Towards the end of 2021, HMRC launched a campaign encouraging taxpayers to consider their affairs in case they had any cryptoasset gains to declare. These letters are often referred to as nudge letters. 

 

With the existing differential between tax rates and the rules on how both types of activity are taxed, it could be a tax trap for the unwary.John Hood

 

From a UK tax perspective, there was a time when such investments were regarded as gambling, and any gains realised from the sale of such assets would not be taxable. This was, in fact, never the case.

To clarify the position, new guidance was published by HMRC that confirms how HMRC will treat gains made on the sale of cryptoassets. 

The basic position HMRC takes is that most cases involving the sale of cryptoassets are considered investments and any gains realised by UK residents will be subject to capital gains tax.  

This also applies when one type of cryptoasset is exchanged for another. There is anecdotal evidence that people mistakenly believed that as the assets were merely exchanged there was not a disposal for tax purposes. 

In this scenario, the sale of the cryptoasset is treated as a disposal of an asset for ‘normal’ currency such as sterling.

For example, if an individual owns dogecoin (a type of cryptoasset popularised by Elon Musk) and exchanges this for bitcoin (the ubiquitous cryptoasset) this is treated as the sale of the dogecoin for money.

The individual in this situation must work out whether a gain or loss has been realised at the point of exchange based on the difference between the original acquisition cost of the dogecoin deducted from the value of the bitcoin at the time of exchange.

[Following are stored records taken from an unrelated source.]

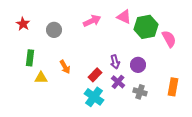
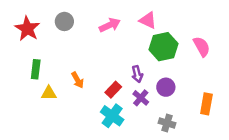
red star: (23, 24) -> (27, 29), size x1.5
green hexagon: (146, 27) -> (163, 47), moved
gray circle: (54, 30) -> (64, 21), moved
purple circle: (138, 65) -> (166, 87), moved
gray cross: (140, 92) -> (167, 123), moved

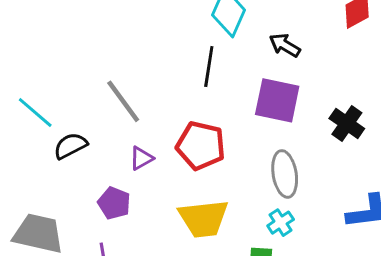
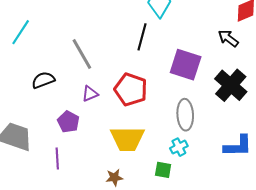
black arrow: (285, 45) -> (228, 38), moved
cyan line: (35, 113) -> (21, 32), moved, turned 76
black cross: (347, 123) -> (231, 85), size x1.4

If there is a gain this would be subject to CGT in the UK.  

CGT vs trading activity

While gains realised on cryptoassets are normally liable to CGT, there are situations where the activity of buying and selling cryptoassets may be considered by HMRC to be sophisticated, frequent, and organised enough to be considered a trading activity.

While HMRC acknowledges this possibility in its guidance, there is no exact methodology given.

Normally, when deciding whether an individual buying or selling assets is undertaking a trading activity liable to income tax, there are so-called ‘badges of trade’ that have been considered in the courts to indicate a trade.

HMRC states that trading in cryptoasset is likely to be 'outside the norm' (Image credit: Pixabay)

HMRC states that trading in cryptoassets is likely to be 'outside the norm' (Image credit: Pixabay)

The use of the word ‘trade’ here must not be confused with the simple act of buying and selling itself. Trade denotes a level of activity which is such that it amounts to a business activity rather than a speculative investment.

For example, it is possible for an individual to acquire (or develop) a cryptoasset algorithm that buys and sells cryptoassets many times a day with a level of sophistication that means this is their primary source of income. The expectation is that this will be considered by HMRC to be a trading activity. 

HMRC states that trading in cryptoasset is likely to be "outside the norm". This means that it remains an area where there is significant uncertainty whether these trades are investments liable to CGT or trading liable to income tax.

With the existing differential between tax rates and the rules on how both types of activity are taxed, it could be a tax trap for the unwary, who may think it is nothing more than a hobby with potential lucrative gains.